In questo senso non servono “cabine di regie” tra le diverse componenti della logistica regionale. Si tratta, invece, di organizzare compiutamente un sistema territoriale in continua trasformazione costituendo più forti interconnessioni ed integrazioni tra manifattura, servizi innovativi alla produzione (kibs), infrastrutture di trasporto e servizi di logistica al fine di incrementare l’accessibilità ai mercati (interno, globale) ed elevare le capacità competitive ed attrattive dell’economia regionale.
Attorno all’Autorità di Sistema Portuale vanno, in pratica, messi in relazione i porti, gli interporti, i centri merci, gli scali ferroviari e le zone industriali in qualità di soggetti che intervengono nella gestione dei traffici e nello svolgimento di operazioni complesse ed eterogenee.
È un modo per promuovere, sulla base della reciprocità delle rappresentanze in ognuna delle strutture coinvolte nel processo, l’integrazione dei fattori della produzione logistica e proporre prodotti e soluzioni competitive alle imprese manifatturiere, orientate al mercato interno e posizionate sul mercato globale, sia organizzate attorno consorzi di sviluppo economico e distretti sia distribuite territorialmente.

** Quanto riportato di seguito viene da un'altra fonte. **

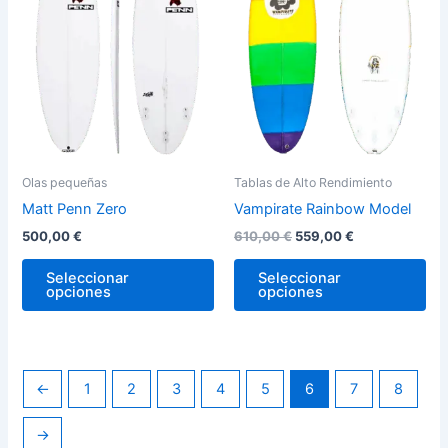
variantes.
var
Las
La
opciones
op
se
se
pueden
pu
elegir
ele
en
en
la
la
Olas pequeñas
Tablas de Alto Rendimiento
página
pág
Matt Penn Zero
Vampirate Rainbow Model
de
de
500,00
€
610,00
€
559,00
€
producto
pro
Seleccionar
Seleccionar
opciones
opciones
←
1
2
3
4
5
6
7
8
→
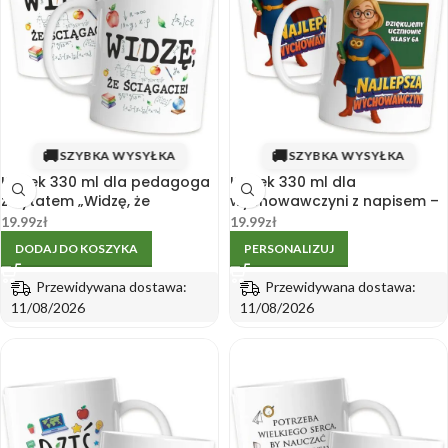
🚚
🚚
SZYBKA WYSYŁKA
SZYBKA WYSYŁKA
Kubek 330 ml dla pedagoga
Kubek 330 ml dla
z cytatem „Widzę, że
wychowawczyni z napisem –
ściągacie!”
personalizacja
19.99
zł
19.99
zł
DODAJ DO KOSZYKA
PERSONALIZUJ
Przewidywana dostawa:
Przewidywana dostawa:
11/08/2026
11/08/2026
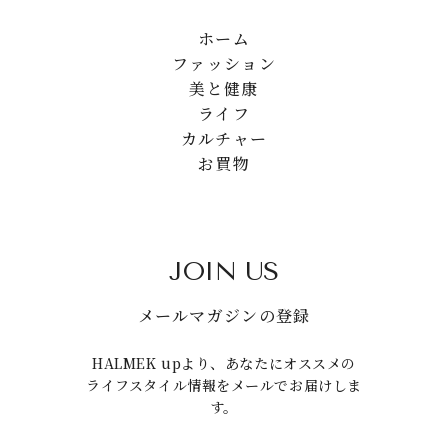
ホーム
ファッション
美と健康
ライフ
カルチャー
お買物
JOIN US
メールマガジンの登録
HALMEK upより、あなたにオススメの
ライフスタイル情報をメールでお届けしま
す。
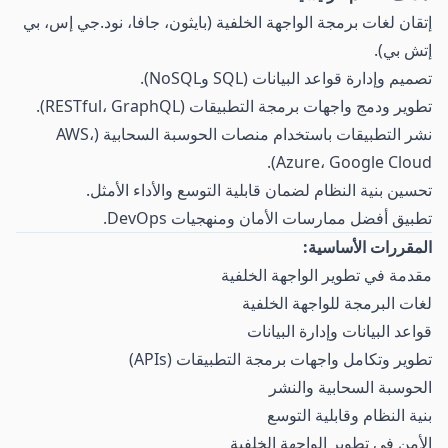
إتقان لغات برمجة الواجهة الخلفية (بايثون، جافا، نود.جي إس، بي
إتش بي).
تصميم وإدارة قواعد البيانات (SQL وNoSQL).
تطوير ودمج واجهات برمجة التطبيقات (RESTful، GraphQL).
نشر التطبيقات باستخدام منصات الحوسبة السحابية (AWS،
Azure، Google Cloud).
تحسين بنية النظام لضمان قابلية التوسع والأداء الأمثل.
تطبيق أفضل ممارسات الأمان ومنهجيات DevOps.
المقررات الأساسية:
مقدمة في تطوير الواجهة الخلفية
لغات البرمجة للواجهة الخلفية
قواعد البيانات وإدارة البيانات
تطوير وتكامل واجهات برمجة التطبيقات (APIs)
الحوسبة السحابية والنشر
بنية النظام وقابلية التوسع
الأمن في تطوير الواجهة الخلفية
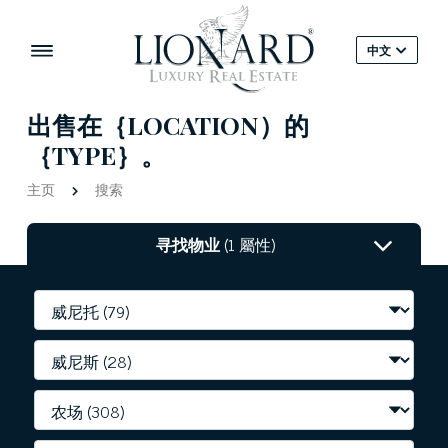
中文
出售在｛LOCATION）的
｛TYPE｝。
主页
搜索
寻找物业
(1 屬性)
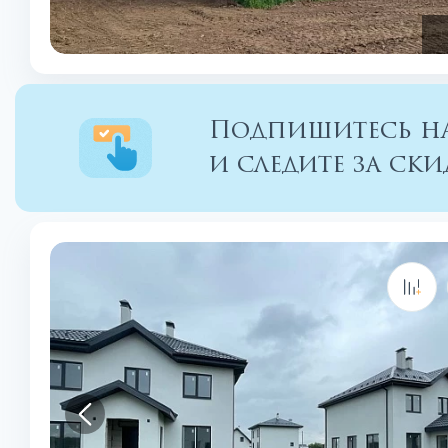
Подпишитесь на
и следите за с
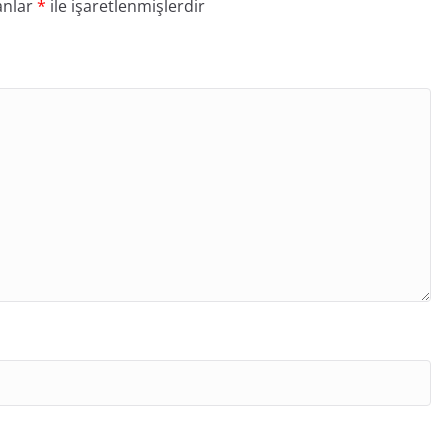
anlar
*
ile işaretlenmişlerdir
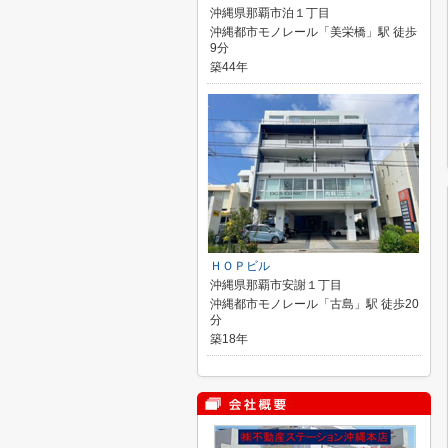
沖縄県那覇市泊１丁目
沖縄都市モノレール「美栄橋」駅 徒歩
9分
築44年
ＨＯＰビル
沖縄県那覇市安謝１丁目
沖縄都市モノレール「古島」駅 徒歩20
分
築18年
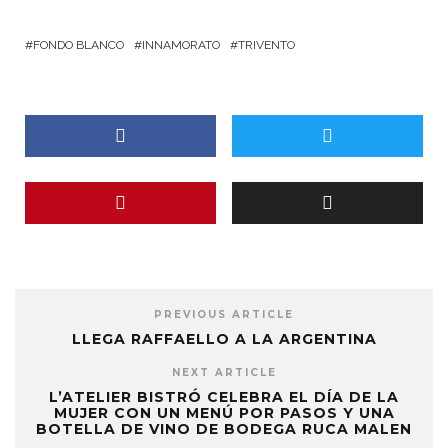
FONDO BLANCO
INNAMORATO
TRIVENTO
PREVIOUS ARTICLE
LLEGA RAFFAELLO A LA ARGENTINA
NEXT ARTICLE
L’ATELIER BISTRÓ CELEBRA EL DÍA DE LA
MUJER CON UN MENÚ POR PASOS Y UNA
BOTELLA DE VINO DE BODEGA RUCA MALEN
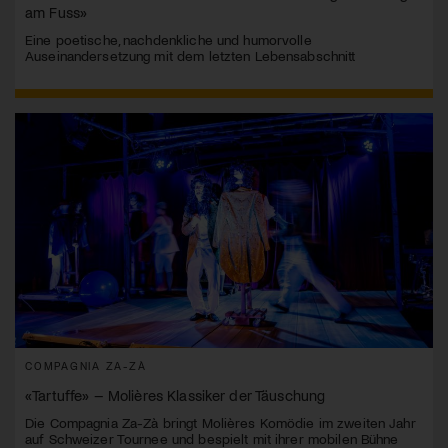
am Fuss»
Eine poetische, nachdenkliche und humorvolle
Auseinandersetzung mit dem letzten Lebensabschnitt
COMPAGNIA ZA-ZÀ
«Tartuffe» – Molières Klassiker der Täuschung
Die Compagnia Za-Zà bringt Molières Komödie im zweiten Jahr
auf Schweizer Tournee und bespielt mit ihrer mobilen Bühne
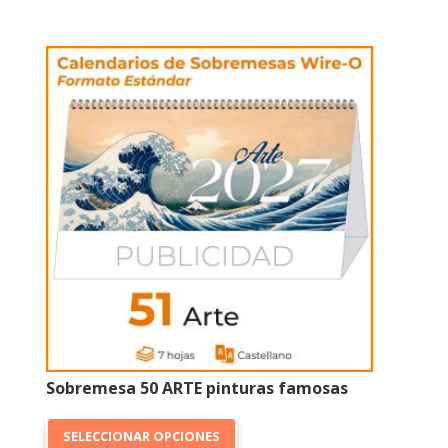
múltiples
variantes.
Las
opciones
se
pueden
elegir
en
la
página
de
producto
Sobremesa 50 ARTE pinturas famosas
Este
SELECCIONAR OPCIONES
producto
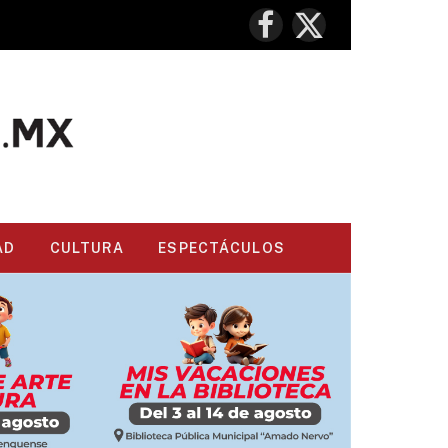
Facebook
X
(Twitter)
AD
CULTURA
ESPECTÁCULOS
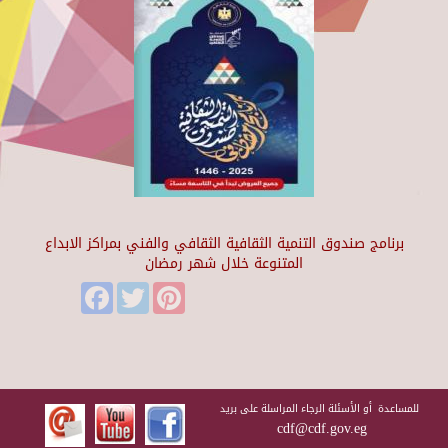
برنامج صندوق التنمية الثقافية الثقافي والفني بمراكز الابداع
المتنوعة خلال شهر رمضان
Facebook
Twitter
Pinterest
للمساعدة أو الأسئلة الرجاء المراسلة على بريد
cdf@cdf.gov.eg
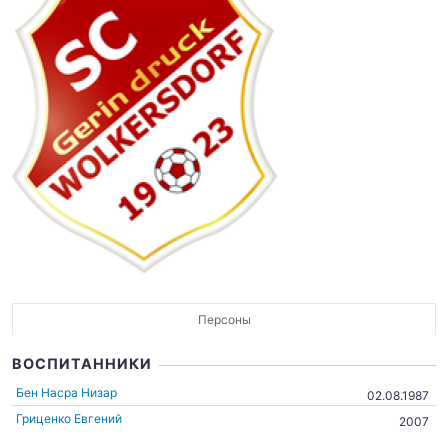
Персоны
ВОСПИТАННИКИ
Бен Насра Низар
02.08.1987
Гриценко Евгений
2007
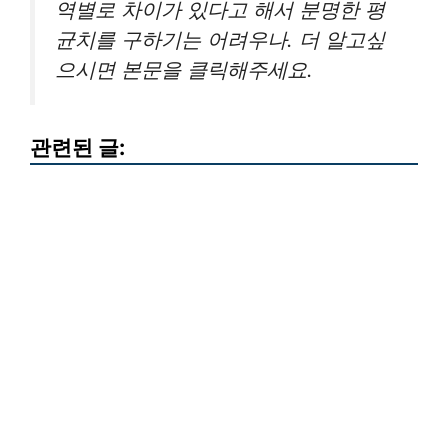
역별로 차이가 있다고 해서 분명한 평
균치를 구하기는 어려우나. 더 알고싶
으시면 본문을 클릭해주세요.
관련된 글:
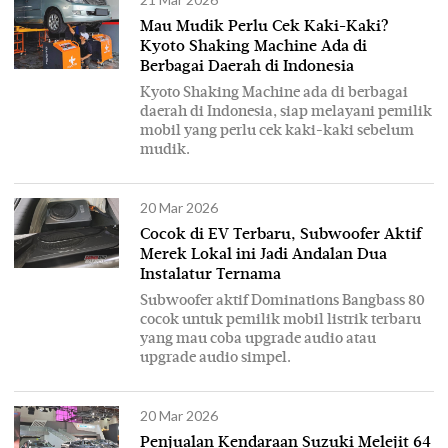
Mau Mudik Perlu Cek Kaki-Kaki?
Kyoto Shaking Machine Ada di
Berbagai Daerah di Indonesia
Kyoto Shaking Machine ada di berbagai
daerah di Indonesia, siap melayani pemilik
mobil yang perlu cek kaki-kaki sebelum
mudik.
20 Mar 2026
Cocok di EV Terbaru, Subwoofer Aktif
Merek Lokal ini Jadi Andalan Dua
Instalatur Ternama
Subwoofer aktif Dominations Bangbass 80
cocok untuk pemilik mobil listrik terbaru
yang mau coba upgrade audio atau
upgrade audio simpel.
20 Mar 2026
Penjualan Kendaraan Suzuki Melejit 64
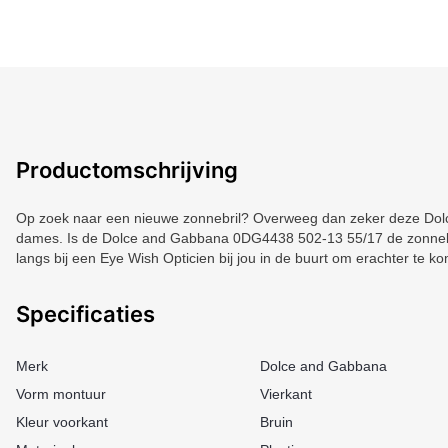
Productomschrijving
Op zoek naar een nieuwe zonnebril? Overweeg dan zeker deze Dolc
dames. Is de Dolce and Gabbana 0DG4438 502-13 55/17 de zonnebril
langs bij een Eye Wish Opticien bij jou in de buurt om erachter te k
Specificaties
Merk
Dolce and Gabbana
Vorm montuur
Vierkant
Kleur voorkant
Bruin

La costruzione di un ecosistema logistico e manifatturiero interconnesso comporta, di riflesso, il cambiamento di alcuni tradizionali paradigmi.
Vale in primo luogo per la gestione dello spazio, spesso considerato una commodity territoriale cui assegnare la mera funzione di agevolare quanto più possibile le merci nel loro processo di creazione nell’attraversamento dei luoghi e nel transito lungo le direttrici e hub funzionali. Questo approccio configura il territorio come nastro trasportatore strumentali alla produzione di ricchezza di altri.
L’idea dell’ecosistema influisce a tutti gli effetti sull’opera di ricomposizione della divisione spaziale del lavoro e dei rapporti di produzione e, con esse, assegna qualità e intensità delle interazioni tra i diversi contesti con la produzione industriale ed i flussi materiali di merci, nello scenario della post – pandemia e dei nuovi crocevia della globalizzazione.